Il Brasile riparte dalle start-up per riforestare l’Amazzonia. Le foreste, celebrate il 21 marzo nella loro Giornata Internazionale, assorbono una grande quantità di anidride carbonica. In particolare quella amazzonica è considerata un’alleata fondamentale contro la crisi climatica.

La regione però è stata devastata per anni, per creare spazio per gli allevamenti illegali di bestiame, per l’estrazione dell’oro e l’esportazione di legname.

Solo nel 2022, secondo l’associazione no profit Imazon, è stata rasa al suolo, quotidianamente, una superficie equivalente a 3.000 campi da calcio, grazie alla complicità del Governo di destra guidato da Jair Bolsonaro, accusato di aver allentato i controlli.

Lula, eletto a ottobre, si è impegnato a cambiare marcia e a riportare la tutela dell’ambiente al centro dell’attenzione. Per ora gli sforzi del suo esecutivo si sono concentrati sul rafforzamento delle normative contro il disboscamento.

Molte società private invece stanno mettendo a dimora nuovi alberi e sta ripristinando lentamente il bioma amazzonico. Per esempio la startup Mombak in due anni ha piantato 3 milioni di alberi su quasi 3.000 ettari nello stato del Pará. Si tratta di uno dei progetti più grandi di questo tipo, ma non è il solo.

Le startup acquistano o affittano terreni, piantano alberi e li sostengono, tramite la vendita di crediti di carbonio. Il metodo è semplice: gli acquirenti, finanziando la piantumazione di nuovi alberi, compensano l’inquinamento prodotto dalle loro attività. Ogni compensazione rappresenta una tonnellata di emissioni evitate o rimosse dall’atmosfera.

L’efficacia di tale sistema è ancora in discussione, tuttavia rappresenta un’opportunità di riforestazione: solo la parte brasiliana dell’Amazzonia (una piccola parte dell’ecosistema che copre nove Stati), si estende per circa 400 milioni di ettari. Più di 54 milioni di ettari quadrati del bioma - un’area 1,3 volte più grande della California - sono pascoli adatti per piantare alberi.

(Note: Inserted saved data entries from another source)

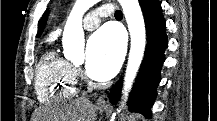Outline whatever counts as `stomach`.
<instances>
[{
	"mask_svg": "<svg viewBox=\"0 0 217 121\" xmlns=\"http://www.w3.org/2000/svg\"><path fill=\"white\" fill-rule=\"evenodd\" d=\"M98 110H100L101 112H104L106 109L102 107H98Z\"/></svg>",
	"mask_w": 217,
	"mask_h": 121,
	"instance_id": "0dacf381",
	"label": "stomach"
}]
</instances>
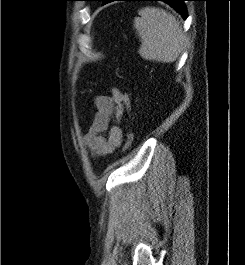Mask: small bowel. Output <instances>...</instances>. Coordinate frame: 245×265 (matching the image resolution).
Instances as JSON below:
<instances>
[{
    "mask_svg": "<svg viewBox=\"0 0 245 265\" xmlns=\"http://www.w3.org/2000/svg\"><path fill=\"white\" fill-rule=\"evenodd\" d=\"M93 103L96 113L82 142L93 155L104 156L113 153L122 143L120 120L126 111L123 92L112 87L110 95H97ZM112 120L115 124L109 127Z\"/></svg>",
    "mask_w": 245,
    "mask_h": 265,
    "instance_id": "c3829d8e",
    "label": "small bowel"
}]
</instances>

Secondo gli scienziati del Project Drawdown, una società no profit di consulenza sulla riduzione dei gas serra, il rimboschimento delle foreste tropicali e temperate potrebbe rimuovere fino a 113 gigatonnellate di CO2 dall’atmosfera da qui al 2050.

I tempi di crescita degli alberi sono lenti e la crisi climatica corre: le emissioni globali hanno raggiunto quasi 38 gigatonnellate nel 2021, secondo il database internazionale Edgar.

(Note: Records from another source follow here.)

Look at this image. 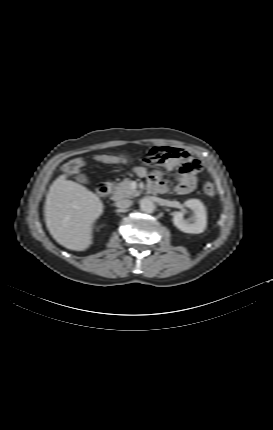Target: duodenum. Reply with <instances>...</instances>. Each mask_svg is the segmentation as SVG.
<instances>
[{
    "instance_id": "410a0bca",
    "label": "duodenum",
    "mask_w": 273,
    "mask_h": 430,
    "mask_svg": "<svg viewBox=\"0 0 273 430\" xmlns=\"http://www.w3.org/2000/svg\"><path fill=\"white\" fill-rule=\"evenodd\" d=\"M96 192L99 196L104 197L110 192V185L108 182H101L96 186Z\"/></svg>"
}]
</instances>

Per recuperare l’Amazzonia, si sta vagliando anche il metodo delle silvopasture, ovvero l’integrazione degli alberi con il bestiame, la piantumazione di alberi su territori degradati, l’utilizzo di colture perenni (cioè non stagionali), l’utilizzo di piante basse e di progetti di agroforestazione, che uniscono a piante selvagge altre piante da frutto.

Questo ecosistema è fondamentale per mitigare i cambiamenti climatici: le correnti d’aria, note come “fiumi volanti”, trasportano l’umidità, e dunque l’acqua, dall’Amazzonia attraverso l’America latina, fornendo un importante sostegno all’agricoltura, tormentata dalla siccità, e all’industria. A livello locale, può creare posti di lavoro e generare reddito, anche tramite i crediti di carbonio.

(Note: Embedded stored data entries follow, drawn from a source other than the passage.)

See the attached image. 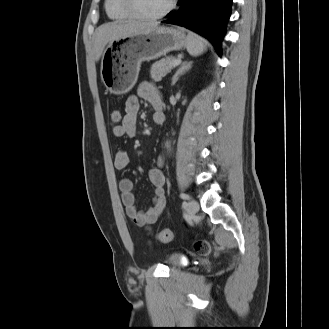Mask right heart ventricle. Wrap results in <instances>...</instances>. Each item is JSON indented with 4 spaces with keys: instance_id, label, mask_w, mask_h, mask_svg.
<instances>
[{
    "instance_id": "1",
    "label": "right heart ventricle",
    "mask_w": 329,
    "mask_h": 329,
    "mask_svg": "<svg viewBox=\"0 0 329 329\" xmlns=\"http://www.w3.org/2000/svg\"><path fill=\"white\" fill-rule=\"evenodd\" d=\"M105 11L107 16L114 21H125L131 18L122 8L120 0H105Z\"/></svg>"
}]
</instances>
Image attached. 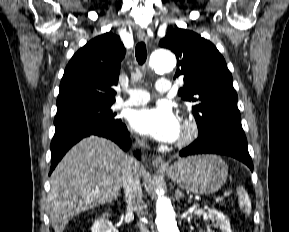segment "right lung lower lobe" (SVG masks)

Le operazioni di rimboschimento non sono sempre semplici. La penuria di semi di alberi crea un collo di bottiglia per tutte le startup del settore.

Poi bisogna svolgere costanti controlli e sensibilizzare la popolazione locale, per evitare che gli incendi, colposi o dolosi, vanifichino ogni sforzo. Inoltre, una recente inchiesta dei quotidiani The Guardian e Die Zeit ha rivelato le carenze di Verra, una delle più grandi società di carbon credits legati all’Amazzonia, nel certificare l’efficacia dei progetti di rigenerazione della foresta. Questo ha messo in crisi la credibilità del meccanismo.

Per i critici, non sempre la riforestazione offre i benefici ambientali promessi. Il basso costo dei crediti, alcuni da 5 dollari, non incentiva le aziende a non inquinare. Può essere poi difficile valutare la qualità dei crediti, in un mercato che è ancora poco regolamentato.

Sul fronte delle riforme però qualcosa si sta muovendo. L’Integrity Council for the Voluntary Carbon Market, una task force internazionale inizialmente guidata dall’ex governatore della Banca d’Inghilterra Mark Carney, quest’anno dovrebbe annunciare una serie di regole per favorire il mercato “buono”.